Face à ce spectacle de désolation, le Dr Pitti se dit habité par une double mission, celle de soigner et de témoigner. 

« Ce que j’ai vu, c’est la vérité. En tant qu’humanitaire, j’ai le devoir moral de le dire » soutient-il en s’insurgeant contre le silence international, « Les conventions internationales sont piétinées, personne ne tente de les faire respecter. »

Cette parole, il la porte avec ténacité au prix de menaces personnelles, mais « plus ils m'attaquent, plus je saurai que mes mots dérangent, et plus je continuerai, car je suis la voix de ceux qu’on fait taire, de ceux qu’on massacre en silence »

Pitti ne mâche pas ses mots face à l’inaction du monde, notamment de la France. Il fustige « la lâcheté » de la diplomatie française, son manque de fermeté envers Israël. 

« On aurait pu convoquer l’ambassadeur d’Israël en France, rappeler le nôtre, on aurait pu dire non » pour lui, la France, pays des droits de l’homme, avait les moyens d’agir symboliquement d’autant plus que « La parole morale, nous l’avons, et nous l’avons trahie ».

Pour lui, le contraste avec l’Ukraine est flagrant. « Pour l’Ukraine, on parle, on agit. Pour Gaza, on condamne mollement ».

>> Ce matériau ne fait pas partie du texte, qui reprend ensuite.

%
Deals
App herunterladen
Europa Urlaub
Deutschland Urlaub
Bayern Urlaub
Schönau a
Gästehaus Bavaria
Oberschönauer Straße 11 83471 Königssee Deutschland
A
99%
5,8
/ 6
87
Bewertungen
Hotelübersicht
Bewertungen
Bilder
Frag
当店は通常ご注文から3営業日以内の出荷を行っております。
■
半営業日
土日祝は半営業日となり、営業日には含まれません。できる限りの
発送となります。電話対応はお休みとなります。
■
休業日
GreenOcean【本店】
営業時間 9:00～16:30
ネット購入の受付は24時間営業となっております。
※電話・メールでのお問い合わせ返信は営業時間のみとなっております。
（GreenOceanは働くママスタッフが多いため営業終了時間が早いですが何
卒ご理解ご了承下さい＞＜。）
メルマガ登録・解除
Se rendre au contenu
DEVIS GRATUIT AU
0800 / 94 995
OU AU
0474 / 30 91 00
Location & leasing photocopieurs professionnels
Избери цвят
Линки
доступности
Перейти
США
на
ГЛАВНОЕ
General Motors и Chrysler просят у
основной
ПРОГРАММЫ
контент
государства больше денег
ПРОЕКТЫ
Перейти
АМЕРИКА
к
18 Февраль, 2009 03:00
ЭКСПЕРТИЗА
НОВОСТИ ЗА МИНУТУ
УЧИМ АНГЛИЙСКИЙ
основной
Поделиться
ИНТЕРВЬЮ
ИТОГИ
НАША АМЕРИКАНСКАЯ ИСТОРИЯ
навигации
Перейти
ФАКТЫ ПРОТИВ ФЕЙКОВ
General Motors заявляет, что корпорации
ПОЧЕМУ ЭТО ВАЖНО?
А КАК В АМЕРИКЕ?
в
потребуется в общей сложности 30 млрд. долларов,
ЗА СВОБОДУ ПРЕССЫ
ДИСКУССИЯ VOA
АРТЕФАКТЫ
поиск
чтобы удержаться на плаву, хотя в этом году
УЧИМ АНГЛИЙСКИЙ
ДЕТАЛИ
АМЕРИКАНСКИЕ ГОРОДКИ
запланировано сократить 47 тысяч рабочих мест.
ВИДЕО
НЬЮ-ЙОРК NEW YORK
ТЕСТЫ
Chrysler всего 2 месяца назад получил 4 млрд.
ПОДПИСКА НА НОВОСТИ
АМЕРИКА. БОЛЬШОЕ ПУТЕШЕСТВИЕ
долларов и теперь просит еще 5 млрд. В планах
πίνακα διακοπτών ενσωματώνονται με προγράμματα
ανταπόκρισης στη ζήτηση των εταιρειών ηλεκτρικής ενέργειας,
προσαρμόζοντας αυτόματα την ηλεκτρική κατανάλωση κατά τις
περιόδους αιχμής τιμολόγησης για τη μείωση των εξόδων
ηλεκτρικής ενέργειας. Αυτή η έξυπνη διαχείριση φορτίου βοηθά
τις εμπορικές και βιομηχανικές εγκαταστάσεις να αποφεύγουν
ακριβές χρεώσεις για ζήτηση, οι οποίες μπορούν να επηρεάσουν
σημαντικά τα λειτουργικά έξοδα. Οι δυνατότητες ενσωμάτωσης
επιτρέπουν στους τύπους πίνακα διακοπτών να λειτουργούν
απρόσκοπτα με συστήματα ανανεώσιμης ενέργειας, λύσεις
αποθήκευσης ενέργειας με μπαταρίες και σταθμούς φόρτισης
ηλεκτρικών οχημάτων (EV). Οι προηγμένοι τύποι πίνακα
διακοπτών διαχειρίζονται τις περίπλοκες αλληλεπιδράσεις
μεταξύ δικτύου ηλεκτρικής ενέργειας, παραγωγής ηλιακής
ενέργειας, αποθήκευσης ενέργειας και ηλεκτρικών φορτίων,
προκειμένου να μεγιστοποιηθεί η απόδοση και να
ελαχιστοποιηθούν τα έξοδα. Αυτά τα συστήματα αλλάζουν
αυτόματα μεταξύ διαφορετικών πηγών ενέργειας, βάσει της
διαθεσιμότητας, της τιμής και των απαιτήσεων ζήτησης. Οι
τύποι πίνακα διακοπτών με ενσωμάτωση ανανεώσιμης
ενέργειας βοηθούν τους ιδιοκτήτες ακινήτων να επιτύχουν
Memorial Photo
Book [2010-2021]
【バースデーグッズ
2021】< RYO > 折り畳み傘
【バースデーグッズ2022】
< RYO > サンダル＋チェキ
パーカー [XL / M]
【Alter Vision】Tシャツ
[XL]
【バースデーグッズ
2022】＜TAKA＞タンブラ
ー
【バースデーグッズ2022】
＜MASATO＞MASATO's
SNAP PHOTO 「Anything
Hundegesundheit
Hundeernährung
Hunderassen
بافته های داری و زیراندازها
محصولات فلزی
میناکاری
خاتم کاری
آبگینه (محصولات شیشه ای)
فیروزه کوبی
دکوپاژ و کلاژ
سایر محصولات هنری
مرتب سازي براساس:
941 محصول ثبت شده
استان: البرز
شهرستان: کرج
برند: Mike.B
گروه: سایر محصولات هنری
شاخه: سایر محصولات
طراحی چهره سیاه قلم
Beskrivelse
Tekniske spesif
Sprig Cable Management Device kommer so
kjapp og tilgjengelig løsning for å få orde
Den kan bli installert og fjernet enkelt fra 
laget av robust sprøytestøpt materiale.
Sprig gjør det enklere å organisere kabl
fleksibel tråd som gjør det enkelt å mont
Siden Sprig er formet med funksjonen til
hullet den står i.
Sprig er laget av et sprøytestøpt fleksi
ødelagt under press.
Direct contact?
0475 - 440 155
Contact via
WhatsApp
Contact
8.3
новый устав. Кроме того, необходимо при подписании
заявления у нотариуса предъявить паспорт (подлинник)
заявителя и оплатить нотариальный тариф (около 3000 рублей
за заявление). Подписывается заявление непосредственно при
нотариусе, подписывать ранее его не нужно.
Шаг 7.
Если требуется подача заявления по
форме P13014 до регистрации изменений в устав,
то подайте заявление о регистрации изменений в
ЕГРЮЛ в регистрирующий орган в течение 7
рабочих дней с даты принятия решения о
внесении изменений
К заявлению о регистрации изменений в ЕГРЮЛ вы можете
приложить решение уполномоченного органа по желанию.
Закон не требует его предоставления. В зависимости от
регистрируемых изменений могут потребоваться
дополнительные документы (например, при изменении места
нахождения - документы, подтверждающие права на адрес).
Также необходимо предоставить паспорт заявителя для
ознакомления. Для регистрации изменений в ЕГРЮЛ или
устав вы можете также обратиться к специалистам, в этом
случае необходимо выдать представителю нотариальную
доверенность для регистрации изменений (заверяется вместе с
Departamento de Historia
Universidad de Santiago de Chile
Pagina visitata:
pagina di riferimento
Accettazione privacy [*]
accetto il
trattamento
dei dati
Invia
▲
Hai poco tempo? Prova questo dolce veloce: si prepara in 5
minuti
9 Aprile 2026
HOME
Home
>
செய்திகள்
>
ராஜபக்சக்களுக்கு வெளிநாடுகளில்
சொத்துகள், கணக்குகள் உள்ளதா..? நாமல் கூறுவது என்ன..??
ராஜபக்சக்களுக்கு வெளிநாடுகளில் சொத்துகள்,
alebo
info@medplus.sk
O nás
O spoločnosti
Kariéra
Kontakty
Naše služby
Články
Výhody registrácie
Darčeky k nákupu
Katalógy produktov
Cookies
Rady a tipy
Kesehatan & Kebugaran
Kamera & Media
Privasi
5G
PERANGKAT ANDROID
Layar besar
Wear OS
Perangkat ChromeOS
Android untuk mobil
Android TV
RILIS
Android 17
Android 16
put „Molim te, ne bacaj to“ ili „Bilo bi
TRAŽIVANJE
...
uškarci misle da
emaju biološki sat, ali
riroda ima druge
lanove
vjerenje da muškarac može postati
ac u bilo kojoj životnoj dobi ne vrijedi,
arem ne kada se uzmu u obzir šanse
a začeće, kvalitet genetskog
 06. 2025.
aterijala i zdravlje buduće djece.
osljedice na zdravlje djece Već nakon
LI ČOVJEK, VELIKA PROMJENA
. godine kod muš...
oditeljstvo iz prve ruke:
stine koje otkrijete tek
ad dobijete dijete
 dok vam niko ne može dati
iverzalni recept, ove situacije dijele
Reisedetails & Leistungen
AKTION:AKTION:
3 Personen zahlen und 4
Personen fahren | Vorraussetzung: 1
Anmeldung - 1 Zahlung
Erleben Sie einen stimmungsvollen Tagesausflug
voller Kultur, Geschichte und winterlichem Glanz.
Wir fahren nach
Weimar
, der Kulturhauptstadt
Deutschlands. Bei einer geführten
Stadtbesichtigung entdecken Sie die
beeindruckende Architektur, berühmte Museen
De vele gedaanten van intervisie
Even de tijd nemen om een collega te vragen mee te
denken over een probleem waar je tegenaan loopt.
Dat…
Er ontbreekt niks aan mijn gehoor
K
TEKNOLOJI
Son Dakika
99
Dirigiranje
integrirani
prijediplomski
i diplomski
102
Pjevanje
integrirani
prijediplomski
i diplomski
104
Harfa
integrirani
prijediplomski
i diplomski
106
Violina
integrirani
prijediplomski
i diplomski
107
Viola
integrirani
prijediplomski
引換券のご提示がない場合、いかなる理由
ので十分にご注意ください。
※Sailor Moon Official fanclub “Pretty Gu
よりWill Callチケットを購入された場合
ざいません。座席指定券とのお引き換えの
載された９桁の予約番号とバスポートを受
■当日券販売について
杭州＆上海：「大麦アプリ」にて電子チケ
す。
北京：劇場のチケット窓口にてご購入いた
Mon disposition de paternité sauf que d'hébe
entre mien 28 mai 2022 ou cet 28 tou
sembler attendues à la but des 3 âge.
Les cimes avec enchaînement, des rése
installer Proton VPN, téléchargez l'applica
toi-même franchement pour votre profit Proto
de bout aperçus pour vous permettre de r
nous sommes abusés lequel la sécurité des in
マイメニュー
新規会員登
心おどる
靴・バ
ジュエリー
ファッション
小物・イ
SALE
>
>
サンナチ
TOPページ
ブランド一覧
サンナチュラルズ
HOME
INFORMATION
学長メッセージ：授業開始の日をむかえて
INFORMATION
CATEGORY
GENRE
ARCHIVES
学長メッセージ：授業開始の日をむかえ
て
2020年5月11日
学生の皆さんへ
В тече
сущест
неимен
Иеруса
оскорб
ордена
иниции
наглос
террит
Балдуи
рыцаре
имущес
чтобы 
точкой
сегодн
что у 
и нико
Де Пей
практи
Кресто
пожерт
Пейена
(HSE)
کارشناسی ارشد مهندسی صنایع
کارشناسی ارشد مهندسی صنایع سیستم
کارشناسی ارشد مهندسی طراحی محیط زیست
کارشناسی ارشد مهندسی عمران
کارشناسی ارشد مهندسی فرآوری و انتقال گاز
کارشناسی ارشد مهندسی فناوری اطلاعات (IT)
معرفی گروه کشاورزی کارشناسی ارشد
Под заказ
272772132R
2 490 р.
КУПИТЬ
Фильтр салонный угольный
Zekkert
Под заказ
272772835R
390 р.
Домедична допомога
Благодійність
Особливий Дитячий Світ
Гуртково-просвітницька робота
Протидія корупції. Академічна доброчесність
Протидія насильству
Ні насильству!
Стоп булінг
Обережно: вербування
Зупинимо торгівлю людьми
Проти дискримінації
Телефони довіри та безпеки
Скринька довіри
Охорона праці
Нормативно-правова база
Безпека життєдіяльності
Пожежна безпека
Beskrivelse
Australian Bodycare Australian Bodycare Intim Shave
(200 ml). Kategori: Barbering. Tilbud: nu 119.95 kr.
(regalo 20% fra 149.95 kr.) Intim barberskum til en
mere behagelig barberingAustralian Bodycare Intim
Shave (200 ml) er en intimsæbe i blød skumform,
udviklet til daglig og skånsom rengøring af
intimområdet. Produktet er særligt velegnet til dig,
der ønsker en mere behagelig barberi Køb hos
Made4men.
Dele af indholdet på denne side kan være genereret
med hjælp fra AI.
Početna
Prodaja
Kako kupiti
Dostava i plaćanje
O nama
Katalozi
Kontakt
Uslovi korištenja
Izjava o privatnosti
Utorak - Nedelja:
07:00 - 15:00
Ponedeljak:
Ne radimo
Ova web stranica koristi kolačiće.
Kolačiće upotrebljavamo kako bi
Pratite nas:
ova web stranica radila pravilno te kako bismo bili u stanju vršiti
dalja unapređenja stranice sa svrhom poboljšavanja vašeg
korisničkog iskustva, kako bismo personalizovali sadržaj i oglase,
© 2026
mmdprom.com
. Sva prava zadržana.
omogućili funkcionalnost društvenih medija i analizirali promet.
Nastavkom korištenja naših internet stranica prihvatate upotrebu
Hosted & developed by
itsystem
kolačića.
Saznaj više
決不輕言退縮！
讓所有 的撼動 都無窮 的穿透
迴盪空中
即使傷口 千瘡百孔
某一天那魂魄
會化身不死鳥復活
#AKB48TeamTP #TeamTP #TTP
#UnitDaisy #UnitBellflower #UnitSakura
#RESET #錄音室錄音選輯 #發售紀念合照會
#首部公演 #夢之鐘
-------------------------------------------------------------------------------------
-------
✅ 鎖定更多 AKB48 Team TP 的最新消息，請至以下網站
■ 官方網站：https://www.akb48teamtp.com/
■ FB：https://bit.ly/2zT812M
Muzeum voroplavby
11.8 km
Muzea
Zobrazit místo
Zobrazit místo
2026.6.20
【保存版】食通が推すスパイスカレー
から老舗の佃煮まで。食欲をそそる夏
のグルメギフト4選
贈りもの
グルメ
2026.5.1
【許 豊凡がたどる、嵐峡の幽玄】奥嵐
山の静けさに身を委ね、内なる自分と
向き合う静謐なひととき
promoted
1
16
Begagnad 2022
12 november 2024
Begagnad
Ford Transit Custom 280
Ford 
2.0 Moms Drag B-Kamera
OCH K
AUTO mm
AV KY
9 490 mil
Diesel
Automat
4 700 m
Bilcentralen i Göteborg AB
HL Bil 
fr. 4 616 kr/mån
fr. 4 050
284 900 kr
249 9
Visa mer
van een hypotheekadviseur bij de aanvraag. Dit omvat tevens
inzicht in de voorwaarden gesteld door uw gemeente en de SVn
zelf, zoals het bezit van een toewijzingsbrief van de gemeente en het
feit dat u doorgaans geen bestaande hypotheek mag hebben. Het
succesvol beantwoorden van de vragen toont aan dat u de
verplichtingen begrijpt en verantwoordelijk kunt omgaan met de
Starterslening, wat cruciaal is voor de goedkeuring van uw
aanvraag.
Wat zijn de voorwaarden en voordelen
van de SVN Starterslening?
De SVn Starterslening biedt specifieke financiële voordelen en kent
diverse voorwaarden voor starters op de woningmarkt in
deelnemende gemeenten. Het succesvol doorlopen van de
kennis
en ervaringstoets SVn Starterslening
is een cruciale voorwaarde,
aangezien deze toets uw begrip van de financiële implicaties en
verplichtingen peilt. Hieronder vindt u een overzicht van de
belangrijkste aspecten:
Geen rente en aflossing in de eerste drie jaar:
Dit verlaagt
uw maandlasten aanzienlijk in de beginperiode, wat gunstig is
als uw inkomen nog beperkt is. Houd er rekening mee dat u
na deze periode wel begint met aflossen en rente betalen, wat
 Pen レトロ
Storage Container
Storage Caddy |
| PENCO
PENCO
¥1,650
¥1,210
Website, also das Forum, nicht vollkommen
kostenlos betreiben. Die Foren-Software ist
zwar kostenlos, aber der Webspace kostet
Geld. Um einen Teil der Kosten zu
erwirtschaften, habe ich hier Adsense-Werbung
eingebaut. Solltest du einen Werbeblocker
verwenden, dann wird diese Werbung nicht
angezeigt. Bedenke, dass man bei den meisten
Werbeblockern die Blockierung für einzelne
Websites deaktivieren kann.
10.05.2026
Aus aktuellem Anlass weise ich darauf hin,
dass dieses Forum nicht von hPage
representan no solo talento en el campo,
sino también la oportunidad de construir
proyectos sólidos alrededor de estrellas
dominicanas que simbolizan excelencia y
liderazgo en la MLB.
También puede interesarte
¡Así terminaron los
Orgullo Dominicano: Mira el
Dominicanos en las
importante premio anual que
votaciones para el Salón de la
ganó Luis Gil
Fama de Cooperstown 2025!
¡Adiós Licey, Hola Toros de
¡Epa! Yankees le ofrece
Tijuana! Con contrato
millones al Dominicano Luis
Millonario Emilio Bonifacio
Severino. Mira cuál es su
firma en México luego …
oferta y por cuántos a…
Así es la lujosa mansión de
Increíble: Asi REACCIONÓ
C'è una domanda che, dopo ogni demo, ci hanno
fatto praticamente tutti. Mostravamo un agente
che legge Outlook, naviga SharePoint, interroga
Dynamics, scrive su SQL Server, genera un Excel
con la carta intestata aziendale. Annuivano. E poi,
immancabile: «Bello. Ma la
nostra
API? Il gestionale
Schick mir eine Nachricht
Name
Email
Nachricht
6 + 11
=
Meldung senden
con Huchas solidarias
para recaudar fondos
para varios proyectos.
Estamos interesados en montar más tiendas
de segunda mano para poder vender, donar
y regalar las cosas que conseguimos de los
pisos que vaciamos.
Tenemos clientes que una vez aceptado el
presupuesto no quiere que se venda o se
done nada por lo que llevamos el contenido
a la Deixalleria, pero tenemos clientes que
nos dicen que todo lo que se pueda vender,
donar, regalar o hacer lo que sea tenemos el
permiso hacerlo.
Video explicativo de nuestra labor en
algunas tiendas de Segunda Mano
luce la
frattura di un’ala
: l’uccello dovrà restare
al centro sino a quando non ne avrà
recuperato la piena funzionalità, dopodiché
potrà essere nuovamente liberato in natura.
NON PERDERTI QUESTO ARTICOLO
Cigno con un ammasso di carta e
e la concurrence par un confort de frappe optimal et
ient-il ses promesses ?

Au terme de l’entretien, Raphaël Pitti lance un appel à la figure emblématique de l’humanitaire français, l’ancien ministre des affaires étrangères, « Où est Bernard Kouchner ? Il était là pour les Soudanais avec son sac de riz sur le dos, pourquoi n’est-il pas là pour Gaza ? ».

Rappelant la notion d’«ingérence humanitaire», théorisée par Kouchner lui-même, le médecin demande aux consciences morales d’agir, ici et maintenant.

Toutefois, en dépit de la douleur, de l’indignation, de la fatigue, Pitti refuse de céder au désespoir. « Parler de Gaza, ça sert à sauver notre humanité », il met en garde contre le retour à une logique de barbarie mondiale, nourrie par l’impunité, les conflits pour les ressources, la montée des régimes autoritaires. 

Selon lui, « le XXIe siècle doit être celui de la coopération, et du partage. Pas de la loi du plus fort ».

Raphaël Pitti n’est ni un militant, ni un tribun, il est un médecin qui a vu, soigné, et qui désormais parle. Son cri d’alerte, porté avec calme et colère mêlés, ne vise pas à condamner les peuples, mais à réveiller les consciences. 

Gaza est aujourd’hui le miroir de notre monde, « ce que nous y acceptons de laisser faire dit tout de ce que nous sommes devenus ».

En tant que président de l’ONG Mehad (anciennement HuSome France), le Dr Pitti continue de coordonner des actions humanitaires et de former des soignants à la médecine d’urgence dans des contextes de guerre.